Task prompt -> Every record is to be printed exactly as written; pictures are to be omitted.

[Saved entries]

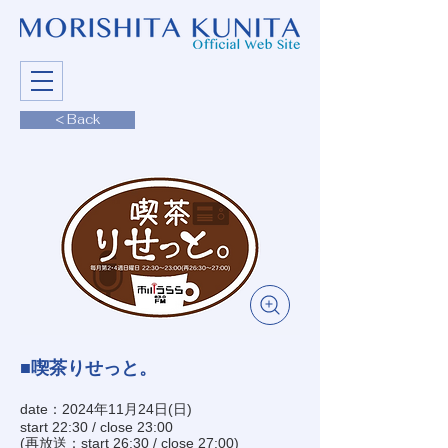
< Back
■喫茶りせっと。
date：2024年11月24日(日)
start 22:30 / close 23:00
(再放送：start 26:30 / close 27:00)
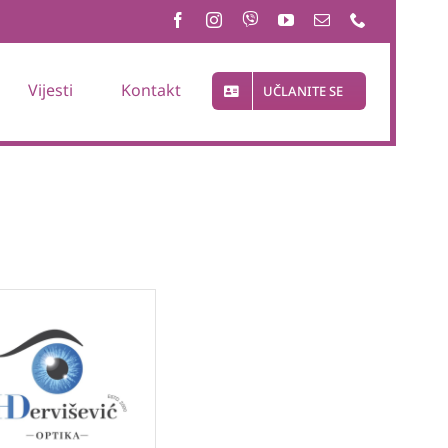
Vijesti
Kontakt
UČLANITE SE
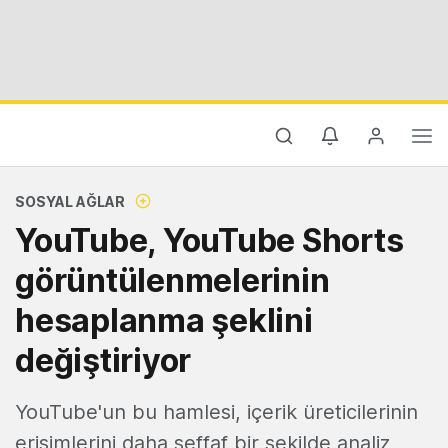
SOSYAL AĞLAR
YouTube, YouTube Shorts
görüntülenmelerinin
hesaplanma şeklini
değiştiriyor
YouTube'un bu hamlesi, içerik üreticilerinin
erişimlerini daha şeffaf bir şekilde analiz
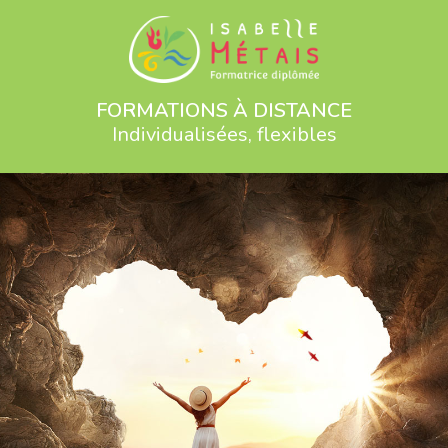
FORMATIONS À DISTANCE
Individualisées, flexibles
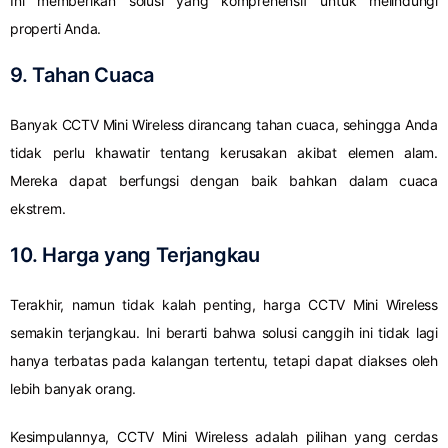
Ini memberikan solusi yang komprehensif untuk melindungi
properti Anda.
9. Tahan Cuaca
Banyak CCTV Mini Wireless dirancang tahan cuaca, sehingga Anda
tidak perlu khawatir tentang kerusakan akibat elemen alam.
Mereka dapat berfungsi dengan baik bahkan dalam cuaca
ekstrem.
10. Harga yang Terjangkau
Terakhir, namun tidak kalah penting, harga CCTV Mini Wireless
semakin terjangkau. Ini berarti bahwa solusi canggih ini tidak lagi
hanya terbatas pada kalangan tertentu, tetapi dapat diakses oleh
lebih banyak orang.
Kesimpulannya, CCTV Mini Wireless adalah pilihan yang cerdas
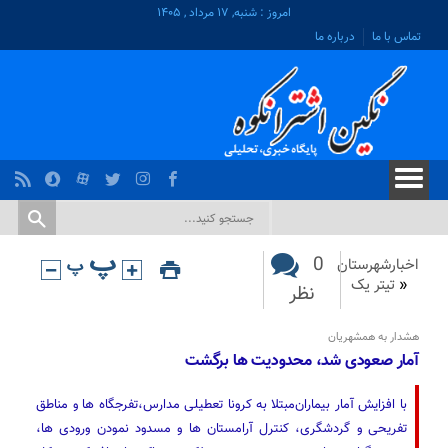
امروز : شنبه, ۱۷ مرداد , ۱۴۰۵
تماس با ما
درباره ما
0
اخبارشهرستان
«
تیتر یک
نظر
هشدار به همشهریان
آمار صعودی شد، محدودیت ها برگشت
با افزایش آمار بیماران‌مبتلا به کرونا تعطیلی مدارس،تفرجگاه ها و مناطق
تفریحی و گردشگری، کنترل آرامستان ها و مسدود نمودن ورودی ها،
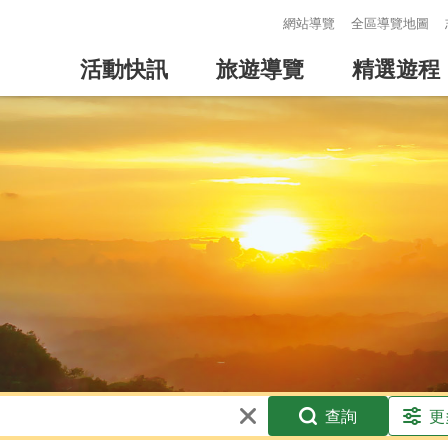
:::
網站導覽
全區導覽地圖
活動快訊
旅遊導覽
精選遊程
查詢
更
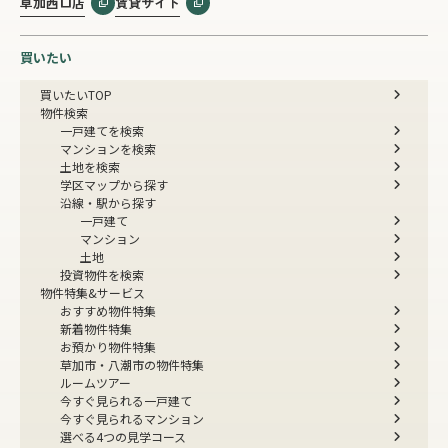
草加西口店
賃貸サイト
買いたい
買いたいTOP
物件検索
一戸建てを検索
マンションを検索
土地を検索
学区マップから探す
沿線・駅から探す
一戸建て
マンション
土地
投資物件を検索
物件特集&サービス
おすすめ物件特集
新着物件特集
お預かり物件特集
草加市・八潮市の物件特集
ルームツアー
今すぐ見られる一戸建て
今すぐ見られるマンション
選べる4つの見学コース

Solution ->
< Back
■喫茶りせっと。
date：2024年11月24日(日)
start 22:30 / close 23:00
(再放送：start 26:30 / close 27:00)
Vijesti
Kontakt
UČLANITE SE
SOSYAL AĞLAR
YouTube, YouTube Shorts
görüntülenmelerinin
hesaplanma şeklini
değiştiriyor
YouTube'un bu hamlesi, içerik üreticilerinin
erişimlerini daha şeffaf bir şekilde analiz
FORMATIONS À DISTANCE
Individualisées, flexibles
Ini memberikan solusi yang komprehensif untuk melindungi
properti Anda.
9. Tahan Cuaca
Banyak CCTV Mini Wireless dirancang tahan cuaca, sehingga Anda
tidak perlu khawatir tentang kerusakan akibat elemen alam.
Mereka dapat berfungsi dengan baik bahkan dalam cuaca
ekstrem.
10. Harga yang Terjangkau
Terakhir, namun tidak kalah penting, harga CCTV Mini Wireless
semakin terjangkau. Ini berarti bahwa solusi canggih ini tidak lagi
hanya terbatas pada kalangan tertentu, tetapi dapat diakses oleh
lebih banyak orang.
Kesimpulannya, CCTV Mini Wireless adalah pilihan yang cerdas
امروز : شنبه, ۱۷ مرداد , ۱۴۰۵
تماس با ما
درباره ما
0
اخبارشهرستان
«
تیتر یک
نظر
هشدار به همشهریان
آمار صعودی شد، محدودیت ها برگشت
با افزایش آمار بیماران‌مبتلا به کرونا تعطیلی مدارس،تفرجگاه ها و مناطق
تفریحی و گردشگری، کنترل آرامستان ها و مسدود نمودن ورودی ها،
:::
網站導覽
全區導覽地圖
活動快訊
旅遊導覽
精選遊程
查詢
更
草加西口店
賃貸サイト
買いたい
買いたいTOP
物件検索
一戸建てを検索
マンションを検索
土地を検索
学区マップから探す
沿線・駅から探す
一戸建て
マンション
土地
投資物件を検索
物件特集&サービス
おすすめ物件特集
新着物件特集
お預かり物件特集
草加市・八潮市の物件特集
ルームツアー
今すぐ見られる一戸建て
今すぐ見られるマンション
選べる4つの見学コース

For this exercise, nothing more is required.